Last Dance — to be released June 17 by ECM Records — was recorded when Haden was still in fine form, culled from leftover tracks of the 2007 sessions that produced the highly regarded Jasmine (rel. 2010). The man who first made impact as a member of Ornette Coleman’s groundbreaking quartet has had several other notable phases: his Liberation Music Orchestra, Quartet West and as part of Jarrett’s so-called “American Quartet” of the ’70s, with Paul Motian and Dewey Redman.



These 2007 duets have no direct precedence, but the two old friends reconnect from those American Quartet days and rediscover that old musical symmetry; both have had more than their share of moments where they tested the limits of jazz, but are traditionalists at their core beings, exhibited through their love of the old standards, a love that shines through in their caress of them.

Much has been written about Jarrett and his spiritual piano, but Haden actually teaches that spirituality is a key component in learning how to play the bass.

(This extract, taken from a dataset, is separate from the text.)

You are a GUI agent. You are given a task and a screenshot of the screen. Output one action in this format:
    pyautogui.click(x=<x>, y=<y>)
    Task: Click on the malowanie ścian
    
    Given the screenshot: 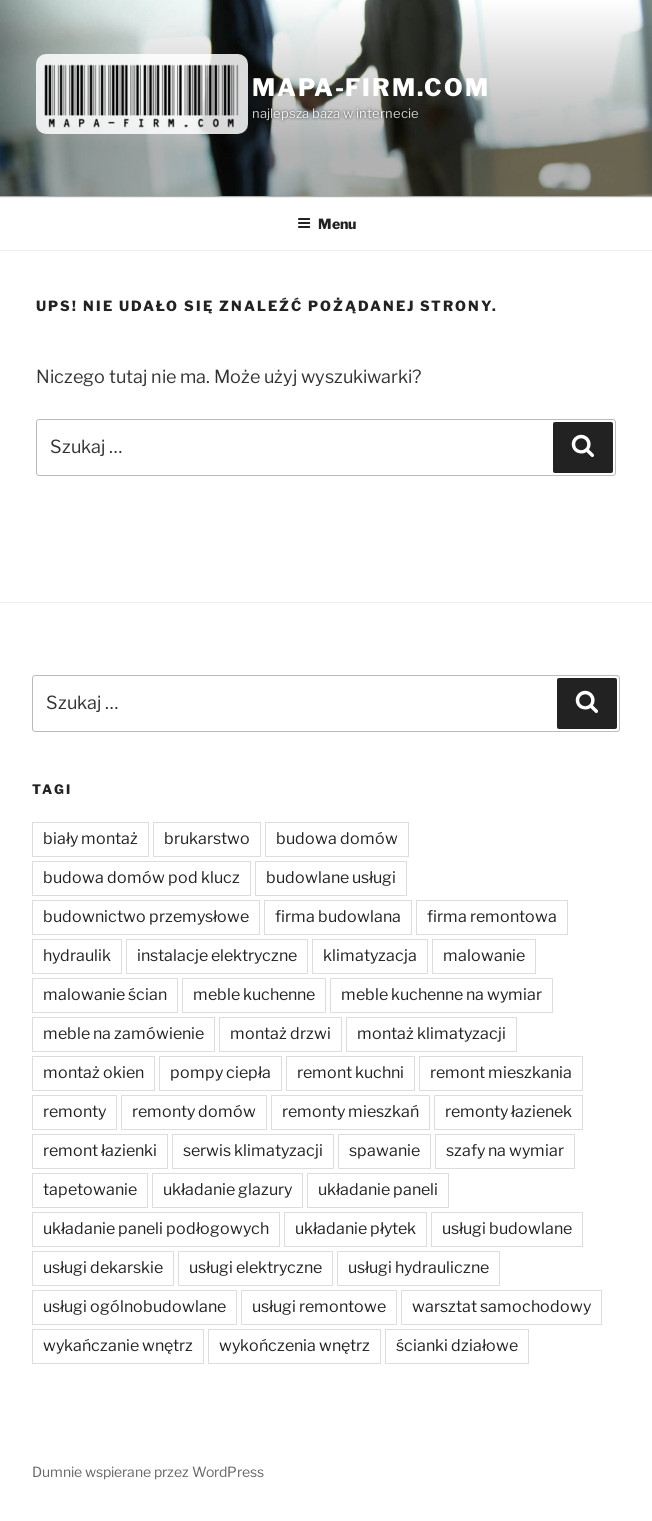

His is a bass that’s not merely heard, but felt, and the grace and accuracy invested along with that makes him the consummate musician.

Take the ten-minute dispensation of “My Old Flame,” for instance. Haden carries the swing cadence with such precision, there’s not much of a hole left where the drums usually go. When he takes his solo turn, you can barely hear his fingers strike the strings, only notes that sing instead of pulsate.

Jarrett, naturally, is no mere bystander, and he puts in an accomplished take on “‘Round Midnight” that bounces along at a tempo a little bit snappier than the usual one for this song. However, Haden’s elegant aside remains the apex of the performance. Bebop is the name of the game for Bud Powell’s “Dance of the Infidels,” where Jarrett follows Haden’s easygoing jaunt with a quick, blazing run or two.

A couple of cuts here are alternate takes of songs that were selected for Jasmine: the reflective “Where Can I Go Without You” and the sullen “Goodbye.” What these tracks impart to us in their spotless execution is that even their second-best is better than most others’ lifetime bests.

Whether this is truly the “last dance” for one of these musicians is ultimately irrelevant when considering his vast, beautiful body of work. The importance of Last Dance, like its companion release Jasmine, is that we have a souvenir of a meeting between two old, masterly friends at a point in time when both are still running at peak capacity.